Cocklebiddy is a small roadhouse community located on the Eyre Highway in Western Australia. It is the third stop east of Norseman on the long journey east across the Nullarbor Plain. The area is noted for its underground caves and lakes.
Cocklebiddy started as an Aboriginal mission station, of which only the stone foundations remain today. The area at one stage was thought to be a potential water source and during World War II, Army engineers attempted to tap fresh water from the lakes, but it was found that a thin skin of fresh water overlay a vast volume of saline water.
The Eyre telegraph station operated south of the settlement from 1897 until 1929. Unlike most others, it remained in a relatively well-preserved state due to its isolation and protection from the Southern Ocean, and in 1976, when the State Government created the Nuytsland Nature Reserve, the facility was converted into a wildlife observatory, which opened in 1978.

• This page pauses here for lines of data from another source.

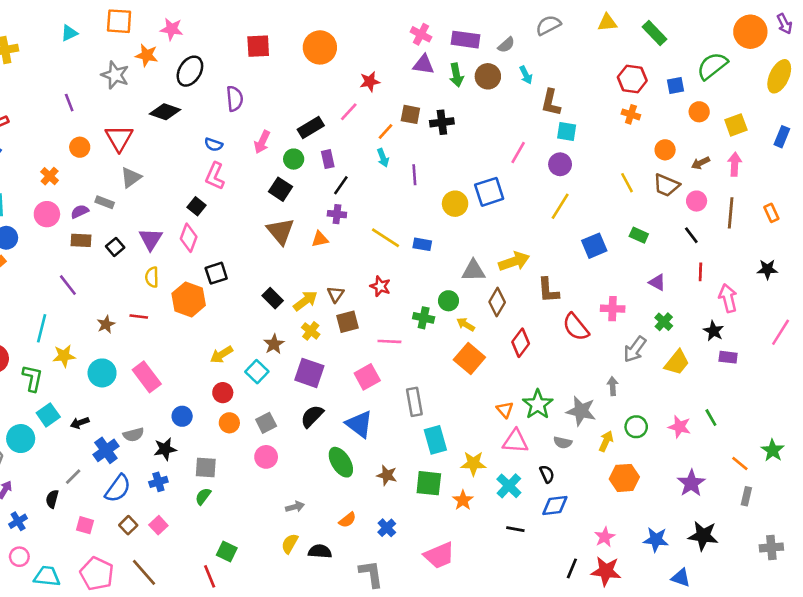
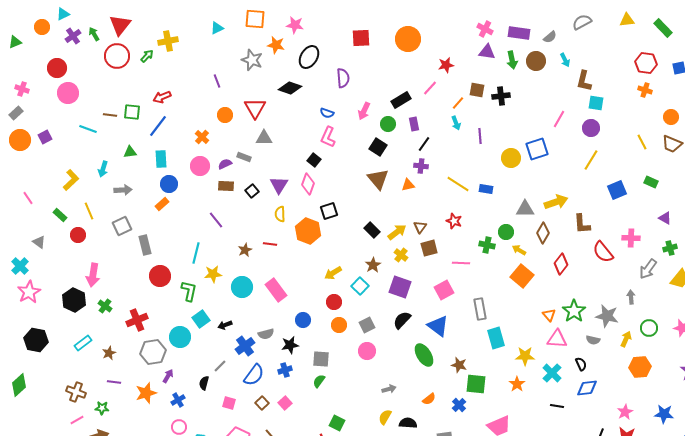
gray triangle: (131, 177) -> (264, 138), turned 36
green cross: (664, 322) -> (670, 248), turned 32
green square: (429, 483) -> (476, 384), moved

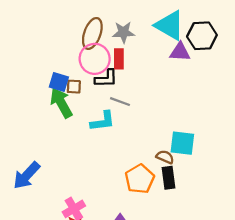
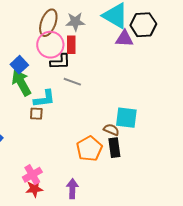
blue square: (59, 82) -> (19, 65), turned 30
brown square: (74, 87) -> (36, 114), moved
cyan L-shape: (103, 121) -> (44, 99), moved

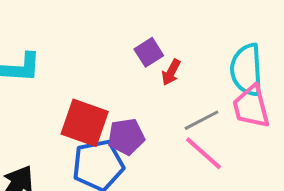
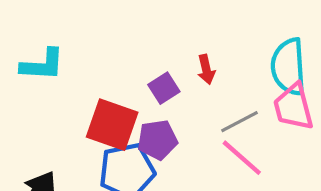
purple square: (149, 52) -> (164, 88), moved
red arrow: (171, 72) -> (206, 69), turned -40

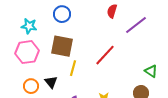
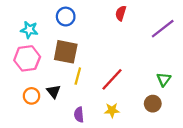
purple line: (136, 25) -> (163, 29), moved
red line: (105, 55) -> (112, 79), moved
green triangle: (151, 71) -> (164, 79), turned 32

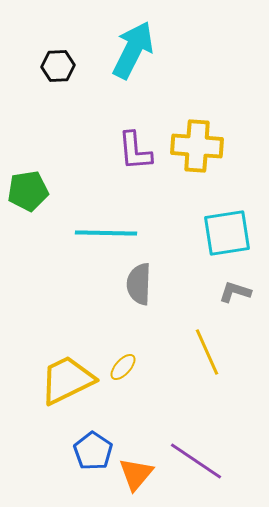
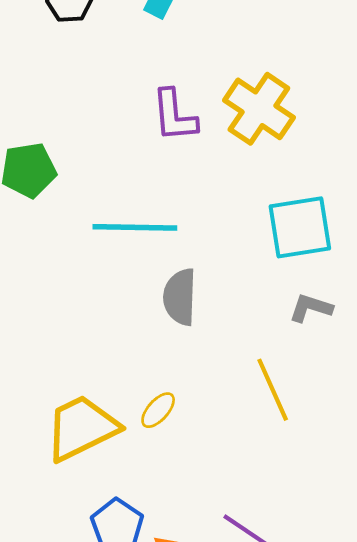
yellow cross: (197, 146) -> (259, 109), turned 30

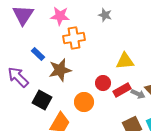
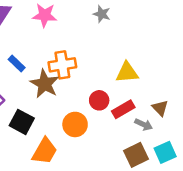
orange cross: (74, 38) -> (62, 65), moved
brown star: (60, 70) -> (45, 84), turned -30
gray arrow: (138, 94) -> (144, 124), moved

Like other locations in the Nullarbor Plain area, the area consists of nothing more than a roadhouse. The Cocklebiddy area is noted for its underground caves, the most notable of which is Cocklebiddy cave – a single passage more than 6 km long, of which around 90% is underwater and only accessible via cave diving. In 1983, a French team set a world record here for the longest cave dive in the world, which was beaten in 1995 by an Australian, Christopher Brown who went 20 m further.
49 kilometres (30 mi) south of the roadhouse is the Eyre Bird Observatory, near the old Eyre Telegraph station, which offers basic camping facilities. Over 230 species of birds have been spotted there.